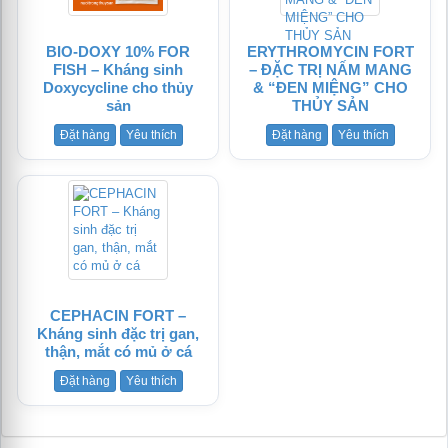
BIO-DOXY 10% FOR
ERYTHROMYCIN FORT
FISH – Kháng sinh
– ĐẶC TRỊ NẤM MANG
Doxycycline cho thủy
& “ĐEN MIỆNG” CHO
sản
THỦY SẢN
Đặt hàng
Yêu thích
Đặt hàng
Yêu thích
CEPHACIN FORT –
Kháng sinh đặc trị gan,
thận, mắt có mủ ở cá
Đặt hàng
Yêu thích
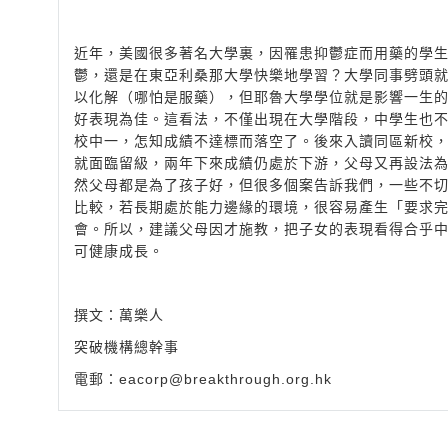
近年，美國很多著名大學裏，因罹患抑鬱症而用藥的學
鬱，還是在東亞利桑那大學快樂地學習？大學同事劈頭就
以化解（哪怕是服藥），但耶魯大學學位就是影響一生
好表現為佳。這看法，不僅出現在大學階段，中學生也
校中一，怎知成績不達標而落空了。後來入讀同區新校
就面臨留級，兩年下來成績仍處於下游，父母又再設法為
然父母都是為了孩子好，但很多個案告訴我們，一些不
比較，若長期處於能力邊緣的環境，很容易產生「要求
會。所以，建議父母因才施教，把子女的表現看得合乎
可健康成長。
撰文：萬樂人
突破機構總幹事
電郵：
eacorp@breakthrough.org.hk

■ **Work task**:
Scan the listing above and identify each line holding the string "Kháng"; copy every such line.

■ **The completed task**:
FISH – Kháng sinh
Kháng sinh đặc trị gan,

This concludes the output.